Isso tudo pesou na decisão do Oi Futuro de cancelar a mostra no ano passado, faltando pouco mais de um mês para a sua abertura, prevista para janeiro. Foi então que o MAM ofereceu encaixar a primeira individual da artista norte-americana no Rio na programação deste ano.
"Essas imagens são pautadas pelo afeto, não são apelativas, agressivas, nem infringem nenhum código", diz Luiz Camillo Osorio, curador do MAM. "É o mesmo olhar do Degas para as bailarinas no século 19. Ele não estava explorando o corpo delas."
Goldin, no caso, foi acusada de explorar a imagem de crianças nuas ou próximas a situações eróticas entre adultos.

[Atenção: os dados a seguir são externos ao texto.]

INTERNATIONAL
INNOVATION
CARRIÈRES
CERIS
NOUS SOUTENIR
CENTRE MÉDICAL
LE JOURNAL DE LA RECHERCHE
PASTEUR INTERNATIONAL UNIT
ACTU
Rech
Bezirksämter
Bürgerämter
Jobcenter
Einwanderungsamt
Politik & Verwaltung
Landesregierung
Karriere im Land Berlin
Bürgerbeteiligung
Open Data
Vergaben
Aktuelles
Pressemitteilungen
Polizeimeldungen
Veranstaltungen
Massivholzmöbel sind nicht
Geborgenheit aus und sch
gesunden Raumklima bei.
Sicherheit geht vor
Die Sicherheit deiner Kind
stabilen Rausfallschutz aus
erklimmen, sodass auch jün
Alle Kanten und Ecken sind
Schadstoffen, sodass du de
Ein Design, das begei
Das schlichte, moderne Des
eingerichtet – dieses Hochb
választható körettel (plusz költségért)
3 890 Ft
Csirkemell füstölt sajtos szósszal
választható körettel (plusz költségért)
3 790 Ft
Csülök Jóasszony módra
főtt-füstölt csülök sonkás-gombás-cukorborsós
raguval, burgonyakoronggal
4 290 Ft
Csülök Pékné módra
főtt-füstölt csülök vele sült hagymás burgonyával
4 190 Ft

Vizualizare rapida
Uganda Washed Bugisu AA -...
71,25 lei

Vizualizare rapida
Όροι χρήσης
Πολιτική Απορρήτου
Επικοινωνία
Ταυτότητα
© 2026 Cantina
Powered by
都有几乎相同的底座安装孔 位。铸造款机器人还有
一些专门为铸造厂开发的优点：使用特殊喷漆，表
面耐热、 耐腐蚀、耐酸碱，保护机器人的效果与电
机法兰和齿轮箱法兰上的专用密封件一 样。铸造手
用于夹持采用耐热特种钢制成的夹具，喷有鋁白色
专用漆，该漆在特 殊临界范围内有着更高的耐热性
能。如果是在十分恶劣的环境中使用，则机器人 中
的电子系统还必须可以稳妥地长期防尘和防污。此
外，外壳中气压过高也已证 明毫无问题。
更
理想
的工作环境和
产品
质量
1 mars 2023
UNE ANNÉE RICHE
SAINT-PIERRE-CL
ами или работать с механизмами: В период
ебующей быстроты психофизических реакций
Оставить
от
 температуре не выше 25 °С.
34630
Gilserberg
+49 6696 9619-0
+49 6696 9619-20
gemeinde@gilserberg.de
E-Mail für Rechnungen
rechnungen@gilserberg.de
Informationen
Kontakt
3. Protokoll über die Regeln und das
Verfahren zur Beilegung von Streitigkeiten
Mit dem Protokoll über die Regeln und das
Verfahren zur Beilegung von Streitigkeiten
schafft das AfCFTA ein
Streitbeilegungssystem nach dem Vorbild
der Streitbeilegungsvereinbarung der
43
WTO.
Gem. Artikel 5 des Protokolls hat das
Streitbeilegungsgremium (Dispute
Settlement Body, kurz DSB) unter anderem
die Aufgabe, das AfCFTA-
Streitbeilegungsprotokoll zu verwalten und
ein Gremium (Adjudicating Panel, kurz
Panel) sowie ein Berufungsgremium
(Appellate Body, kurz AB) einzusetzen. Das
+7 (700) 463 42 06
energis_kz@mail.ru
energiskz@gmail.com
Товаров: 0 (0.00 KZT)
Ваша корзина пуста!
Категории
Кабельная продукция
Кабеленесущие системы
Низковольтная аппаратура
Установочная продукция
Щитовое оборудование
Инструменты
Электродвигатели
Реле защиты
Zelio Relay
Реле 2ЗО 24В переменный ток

Dirigentes do Oi Futuro, que ainda patrocina a mostra, disseram que as imagens feriam seu projeto educativo e cancelaram o evento, desencadeando toda a controvérsia em torno da exposição.
Mas muitas dessas imagens -que integram a série mais célebre da artista, "Balada da Dependência Sexual"- foram expostas na Bienal de São Paulo há dois anos, sem causar problemas.
Em sua "Balada", Goldin retrata a si mesma e a seus amigos em festas épicas, de saltos pisando carpetes encardidos, roxos nos olhos, cabelos ensebados, injeções de heroína e sexo explícito, tendo até um ato de autofelação.
Mas ela não o faz para chocar. Sua trilha sonora -que vai de uma missa entoada por Björk aos berros de James Brown em "It's a Man's Man's World"- conduz o olhar por cenas de seu cotidiano desregrado. Goldin não glamouriza o submundo de drogas e sexo de Nova York.
Ela constrói uma espécie de antropologia afetiva com cenas chocantes diluídas num retrato que pende mais para a dor. Homens e mulheres espancados por seus amantes, o êxtase já erodido das drogas e imagens de fim de festa parecem gritar mais alto que os raros momentos de hedonismo que retrata.
"É diferente do olhar de um repórter", diz Lígia Canongia, curadora da mostra. "Não é um olhar observador, é um olhar envolvido, de cúmplice, como se a câmera pudesse tocar naquelas pessoas."
Mesmo na série em que retrata os travestis de Nova York, mais marcada pela teatralidade do que por aspectos documentais, Goldin estabelece essa cumplicidade com o retratado. Mostra a construção desses personagens, de perucas, seios fajutos, maquiagem pesada.
E também registra suas aparições nas boates da época, a metamorfose completa.